Recent Predictions

     "Computers in the future may have only 1,000 vacuum tubes and perhaps only weigh 1 1/2 tons." - Popular Mechanics, 1949.

     Built when computers were an anomaly, when telecommuting was unheard of and well before the birth of the Word Wide Web, the Allen Teleport is a prescient concrete embodiment of what were, at the time, futuristic concepts. - David F. Donnelly, Ph.D.

     "We're fast approaching a time when computers will design themselves, with no help from us lowly jabbering primates... .... Computers will soon use their superior 'thinking material' to make themselves smarter. Humans and computers already design generations of computers together, but (Paul) Horn says, as time goes by, people will be phased out of the process.

     At that moment, our relationship to our world will change more profoundly than it has at anytime since Homo Sapiens made friends with fire. For eons, human beings have been far and away the most intelligent entities on earth. But this era is coming to an end. If you are a human and not a computer, you may be wondering : Is this good? No one has any idea. We are crossing a Rubicon -perhaps into paradise, perhaps into hell, definitely into a life our pitiful brains are incapable of anticipating.

     ....... Forget about movies on demand; we'll have experience on demand. Want to talk philosophy with Plato, match wits with W.C. Fields, play a game of Battleship against Lord Nelson?

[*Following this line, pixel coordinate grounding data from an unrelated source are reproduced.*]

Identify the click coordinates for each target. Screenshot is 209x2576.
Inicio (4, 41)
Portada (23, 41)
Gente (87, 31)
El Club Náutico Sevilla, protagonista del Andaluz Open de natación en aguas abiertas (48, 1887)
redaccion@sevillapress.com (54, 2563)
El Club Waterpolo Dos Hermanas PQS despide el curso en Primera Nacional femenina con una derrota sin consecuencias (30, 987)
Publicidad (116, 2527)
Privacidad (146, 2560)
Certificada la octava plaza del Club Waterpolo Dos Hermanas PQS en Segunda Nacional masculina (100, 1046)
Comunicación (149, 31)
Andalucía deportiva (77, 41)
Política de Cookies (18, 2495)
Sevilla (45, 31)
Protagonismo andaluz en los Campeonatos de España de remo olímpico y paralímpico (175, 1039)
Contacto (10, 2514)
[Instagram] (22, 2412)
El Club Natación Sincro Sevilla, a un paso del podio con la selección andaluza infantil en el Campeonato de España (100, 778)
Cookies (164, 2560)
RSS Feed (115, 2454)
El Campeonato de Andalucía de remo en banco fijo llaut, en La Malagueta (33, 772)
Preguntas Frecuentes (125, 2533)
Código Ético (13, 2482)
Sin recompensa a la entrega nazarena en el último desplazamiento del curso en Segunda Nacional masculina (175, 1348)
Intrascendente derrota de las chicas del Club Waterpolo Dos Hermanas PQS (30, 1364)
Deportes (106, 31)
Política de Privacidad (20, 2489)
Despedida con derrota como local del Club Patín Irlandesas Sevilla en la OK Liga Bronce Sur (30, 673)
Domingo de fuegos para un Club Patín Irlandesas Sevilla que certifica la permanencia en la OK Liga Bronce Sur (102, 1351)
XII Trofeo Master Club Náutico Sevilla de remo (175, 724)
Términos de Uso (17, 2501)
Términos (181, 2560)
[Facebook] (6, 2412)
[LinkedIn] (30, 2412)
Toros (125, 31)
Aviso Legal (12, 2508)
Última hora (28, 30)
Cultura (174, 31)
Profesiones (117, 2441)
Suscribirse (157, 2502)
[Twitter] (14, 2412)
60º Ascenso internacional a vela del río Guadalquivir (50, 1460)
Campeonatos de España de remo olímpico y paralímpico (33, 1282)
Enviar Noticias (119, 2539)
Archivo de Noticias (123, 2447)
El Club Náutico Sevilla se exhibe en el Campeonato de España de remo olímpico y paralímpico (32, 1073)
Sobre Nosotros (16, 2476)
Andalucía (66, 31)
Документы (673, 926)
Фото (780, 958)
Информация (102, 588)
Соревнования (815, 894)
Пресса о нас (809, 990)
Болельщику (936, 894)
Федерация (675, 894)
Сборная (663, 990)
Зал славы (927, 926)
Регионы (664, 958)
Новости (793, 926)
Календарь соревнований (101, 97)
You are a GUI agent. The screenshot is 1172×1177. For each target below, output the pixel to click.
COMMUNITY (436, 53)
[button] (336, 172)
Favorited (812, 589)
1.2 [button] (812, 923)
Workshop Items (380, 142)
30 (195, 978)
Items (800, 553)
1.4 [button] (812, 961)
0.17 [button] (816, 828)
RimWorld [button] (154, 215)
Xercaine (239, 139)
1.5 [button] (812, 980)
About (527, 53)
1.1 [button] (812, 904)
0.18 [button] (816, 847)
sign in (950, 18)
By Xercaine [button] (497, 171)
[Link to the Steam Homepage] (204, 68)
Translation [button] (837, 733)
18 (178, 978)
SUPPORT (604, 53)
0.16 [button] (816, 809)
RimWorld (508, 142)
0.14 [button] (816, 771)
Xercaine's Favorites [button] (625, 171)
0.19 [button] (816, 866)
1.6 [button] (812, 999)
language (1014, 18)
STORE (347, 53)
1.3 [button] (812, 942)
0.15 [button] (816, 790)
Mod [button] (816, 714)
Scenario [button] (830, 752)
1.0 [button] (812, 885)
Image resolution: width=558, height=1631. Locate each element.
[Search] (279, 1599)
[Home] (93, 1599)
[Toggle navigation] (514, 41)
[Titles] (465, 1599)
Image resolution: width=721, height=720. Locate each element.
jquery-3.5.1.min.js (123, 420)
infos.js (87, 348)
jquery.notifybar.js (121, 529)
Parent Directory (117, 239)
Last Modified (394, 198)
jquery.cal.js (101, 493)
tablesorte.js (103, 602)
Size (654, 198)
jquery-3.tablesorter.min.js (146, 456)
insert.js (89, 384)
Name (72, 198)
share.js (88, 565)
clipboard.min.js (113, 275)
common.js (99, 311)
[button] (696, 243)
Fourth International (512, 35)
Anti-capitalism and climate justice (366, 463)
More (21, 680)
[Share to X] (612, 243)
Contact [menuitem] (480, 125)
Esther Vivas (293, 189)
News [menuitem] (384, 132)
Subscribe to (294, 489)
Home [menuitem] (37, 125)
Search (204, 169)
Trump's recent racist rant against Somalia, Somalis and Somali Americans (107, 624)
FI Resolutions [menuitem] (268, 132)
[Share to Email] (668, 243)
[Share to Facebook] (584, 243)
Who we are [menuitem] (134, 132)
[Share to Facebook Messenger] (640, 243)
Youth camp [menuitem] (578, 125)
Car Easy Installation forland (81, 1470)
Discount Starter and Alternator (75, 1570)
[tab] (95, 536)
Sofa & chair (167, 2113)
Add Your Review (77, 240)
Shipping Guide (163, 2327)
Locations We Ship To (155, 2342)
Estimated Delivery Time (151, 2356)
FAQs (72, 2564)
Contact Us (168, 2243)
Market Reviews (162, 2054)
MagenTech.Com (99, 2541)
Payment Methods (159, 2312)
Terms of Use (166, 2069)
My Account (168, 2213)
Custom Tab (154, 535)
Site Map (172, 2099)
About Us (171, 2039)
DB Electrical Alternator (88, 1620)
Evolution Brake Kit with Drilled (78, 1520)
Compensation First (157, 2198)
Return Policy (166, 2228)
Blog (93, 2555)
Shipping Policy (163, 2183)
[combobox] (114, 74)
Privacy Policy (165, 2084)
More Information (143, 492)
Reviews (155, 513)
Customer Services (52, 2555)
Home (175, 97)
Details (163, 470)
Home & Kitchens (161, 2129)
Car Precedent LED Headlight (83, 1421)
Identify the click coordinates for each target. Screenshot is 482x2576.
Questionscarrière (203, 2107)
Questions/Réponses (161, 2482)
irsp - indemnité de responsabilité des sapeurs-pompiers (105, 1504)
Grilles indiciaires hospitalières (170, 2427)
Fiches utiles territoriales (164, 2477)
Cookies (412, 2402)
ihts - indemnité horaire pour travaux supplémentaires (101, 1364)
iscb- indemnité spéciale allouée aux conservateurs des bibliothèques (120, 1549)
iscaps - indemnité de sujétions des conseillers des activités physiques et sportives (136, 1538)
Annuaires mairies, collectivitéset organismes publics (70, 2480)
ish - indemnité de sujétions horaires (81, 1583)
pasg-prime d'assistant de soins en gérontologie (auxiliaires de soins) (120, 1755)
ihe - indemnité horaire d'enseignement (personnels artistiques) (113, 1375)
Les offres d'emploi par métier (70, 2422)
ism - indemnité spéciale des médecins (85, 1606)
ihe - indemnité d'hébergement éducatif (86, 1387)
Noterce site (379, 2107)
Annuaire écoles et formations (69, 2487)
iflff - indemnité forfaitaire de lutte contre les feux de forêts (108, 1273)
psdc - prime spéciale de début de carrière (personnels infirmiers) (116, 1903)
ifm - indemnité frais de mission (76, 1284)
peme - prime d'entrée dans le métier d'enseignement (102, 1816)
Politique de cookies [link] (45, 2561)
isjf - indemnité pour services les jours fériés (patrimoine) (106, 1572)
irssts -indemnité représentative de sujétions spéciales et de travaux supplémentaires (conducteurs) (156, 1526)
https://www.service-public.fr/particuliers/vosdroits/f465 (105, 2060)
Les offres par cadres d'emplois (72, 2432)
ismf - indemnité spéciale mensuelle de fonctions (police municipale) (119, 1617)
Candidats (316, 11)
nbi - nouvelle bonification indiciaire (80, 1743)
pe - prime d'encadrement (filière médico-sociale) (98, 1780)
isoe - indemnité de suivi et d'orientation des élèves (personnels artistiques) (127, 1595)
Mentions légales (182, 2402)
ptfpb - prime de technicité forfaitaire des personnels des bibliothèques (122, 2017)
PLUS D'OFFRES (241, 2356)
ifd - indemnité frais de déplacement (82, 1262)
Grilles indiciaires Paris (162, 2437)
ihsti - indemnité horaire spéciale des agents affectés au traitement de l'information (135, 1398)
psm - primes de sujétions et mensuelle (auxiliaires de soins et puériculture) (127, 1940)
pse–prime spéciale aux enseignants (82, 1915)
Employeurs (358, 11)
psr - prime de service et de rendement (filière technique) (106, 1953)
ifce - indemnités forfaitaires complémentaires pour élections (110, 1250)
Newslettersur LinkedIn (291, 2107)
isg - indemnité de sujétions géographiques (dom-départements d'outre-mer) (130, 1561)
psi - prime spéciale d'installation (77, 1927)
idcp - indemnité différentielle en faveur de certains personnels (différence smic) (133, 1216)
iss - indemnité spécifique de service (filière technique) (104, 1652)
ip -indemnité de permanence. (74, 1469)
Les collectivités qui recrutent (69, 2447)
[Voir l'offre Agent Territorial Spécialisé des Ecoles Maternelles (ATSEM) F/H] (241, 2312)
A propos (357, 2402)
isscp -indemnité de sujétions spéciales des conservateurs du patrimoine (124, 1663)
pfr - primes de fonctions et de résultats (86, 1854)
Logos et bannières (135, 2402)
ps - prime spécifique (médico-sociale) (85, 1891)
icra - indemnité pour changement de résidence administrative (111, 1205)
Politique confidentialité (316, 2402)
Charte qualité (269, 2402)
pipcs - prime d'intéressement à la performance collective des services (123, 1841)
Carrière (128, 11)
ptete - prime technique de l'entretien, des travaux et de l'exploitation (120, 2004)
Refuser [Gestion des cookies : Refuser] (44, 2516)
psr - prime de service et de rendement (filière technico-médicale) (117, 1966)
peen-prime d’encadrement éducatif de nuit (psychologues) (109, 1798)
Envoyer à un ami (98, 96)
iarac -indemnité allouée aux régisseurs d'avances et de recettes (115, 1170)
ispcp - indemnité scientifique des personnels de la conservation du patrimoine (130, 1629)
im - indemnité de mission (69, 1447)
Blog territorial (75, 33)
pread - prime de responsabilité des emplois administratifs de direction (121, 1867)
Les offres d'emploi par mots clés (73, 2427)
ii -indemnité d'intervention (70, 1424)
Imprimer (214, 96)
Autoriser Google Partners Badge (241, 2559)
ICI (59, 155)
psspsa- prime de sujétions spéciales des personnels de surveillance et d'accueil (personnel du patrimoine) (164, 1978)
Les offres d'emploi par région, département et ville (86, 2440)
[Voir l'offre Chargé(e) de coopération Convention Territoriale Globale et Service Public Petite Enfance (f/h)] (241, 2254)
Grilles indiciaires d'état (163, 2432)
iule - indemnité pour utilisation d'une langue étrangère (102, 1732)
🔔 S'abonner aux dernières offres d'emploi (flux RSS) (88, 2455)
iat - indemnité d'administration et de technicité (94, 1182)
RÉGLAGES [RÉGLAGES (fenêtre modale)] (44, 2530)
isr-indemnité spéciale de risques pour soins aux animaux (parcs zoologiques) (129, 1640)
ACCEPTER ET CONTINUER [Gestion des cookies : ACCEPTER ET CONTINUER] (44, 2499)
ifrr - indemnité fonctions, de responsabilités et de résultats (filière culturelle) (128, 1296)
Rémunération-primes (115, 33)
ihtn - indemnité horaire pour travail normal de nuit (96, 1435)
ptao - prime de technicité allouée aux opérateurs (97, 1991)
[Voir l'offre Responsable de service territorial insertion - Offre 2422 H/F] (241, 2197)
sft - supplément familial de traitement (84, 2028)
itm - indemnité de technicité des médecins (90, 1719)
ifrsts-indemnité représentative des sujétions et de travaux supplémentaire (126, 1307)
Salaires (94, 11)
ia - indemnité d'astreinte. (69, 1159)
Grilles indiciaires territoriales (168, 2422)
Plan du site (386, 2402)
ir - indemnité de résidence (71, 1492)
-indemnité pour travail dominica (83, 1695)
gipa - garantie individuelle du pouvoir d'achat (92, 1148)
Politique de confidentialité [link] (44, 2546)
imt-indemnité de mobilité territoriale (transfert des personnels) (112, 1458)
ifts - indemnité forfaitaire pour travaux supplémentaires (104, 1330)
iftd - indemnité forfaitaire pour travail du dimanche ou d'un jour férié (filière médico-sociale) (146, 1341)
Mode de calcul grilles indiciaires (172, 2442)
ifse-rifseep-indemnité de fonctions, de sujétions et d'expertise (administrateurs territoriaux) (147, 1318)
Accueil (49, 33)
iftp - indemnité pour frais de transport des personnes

Entirely possible. - From "2001-3000 The world as it will be" in Life magazines Special Double Issue: The Millennium, Fall, 1997, pp. 168-9.

     Imagining the day when most personal computers are hooked up to cable systems the way TV sets are today, Microsoft is preparing to invest as much as $1 billion in the cable-TV division of U S West, the New York Times reported today (Tuesday). (From Studio Briefing, 11/5/97)

     "Some technologies just don't catch on. Some last for a while, then get ousted, while others are just plain junk. The computer industry, of course, has its share of dogs. CNET picks ten technologies guaranteed *not* to change the world. " See: http://www.cnet.com/Content/Features/Dlife/Failure/?dd

     "Too much computer power is coming too quickly to think that the keyboard is going to be the interface in five or ten years. " - John Markoff, p. 191. from Brockman, J. (1996). Digerati: Encounters with the cyber elite San Francisco: HardWired.

     "Eventually, Microsoft will crumble because of complacency" - Steve Jobs, 1996.

     Toshiba on the Digital Video Disk (DVD) player: "We're proud to have started a revolution that will help bring Hollywood and Silicon Valley together. But it's only just begun. Get ready for the ride of your life. Since the first silent celluloid hero rode a flickering beam of light through a darkened theater, the medium has been evolving to this." (From an advertisement appearing in the Wall Street Journal, September 16, 1996, p. R6.)

     "User profiling, computer's ability to know who you are and what your preferences are, will be out by 3rd quarter 1998" - Bill Machrone , 1996.

     The Electronics Industries Association predicts that PCTVs will penetrate the market faster than the VCR or compact disks. They are predicting that they will reach 17% of the consumer market over the next five years. (from Broadcasting & Cable, 10/28/96, p. 58)

     "The desktop market is going to be in the dark ages for the next 10 years, or certainly for the rest of this decade" - Steve Jobs , 1996.

     "Today, multimedia is a desktop or living room experience, because the apparatus is so clunky. Even laptops, with their clamshell design, do not lend themselves to being very personal information appliances. This will change dramatically with small, bright, thin, flexible high resolution displays. Multimedia will become more book-like, something with which you can curl up in bed and either have a conversation or be told a story." - Nicholas Negroponte, 1995 (from Being Digital, p. 71)

Past Predictions

     Many early computer scientists felt that only a handful of computers would serve the world's computing needs. This comment from British Physicist Douglas Hartree made in 1951 is fairly typical. "We have a computer here in Cambridge; there is one in Manchester and one at the (National Physical Laboratory). I suppose there ought to be one in Scotland, but that's about all."

In 1945, Vannevar Bush envisioned a means of information access that resembles the current means of linking information via hypertext. In 1964, Martin Greenberger used Bush's proposals to outline market possibilities for information services, electronic commerce and community. The Atlantic Monthly has reprinted both of these early visions of the info-age.

     A scant 100 or so persons throughout the world now use computerized conferencing on a regular basis. But the time may be fast approaching when far more people will be conferring through computers and we will begin to view computer conferencing as a "natural" way to interact. - An Altered State of Communication? June 1975, J. Vallee, Robert Johansen, and Kathleen Spangler.

     "There is no reason anyone would want a computer in their home" -Ken Olson, president and founder of Digital Equipment Corp., 1977. - VanDerBeek on the future of electronic media.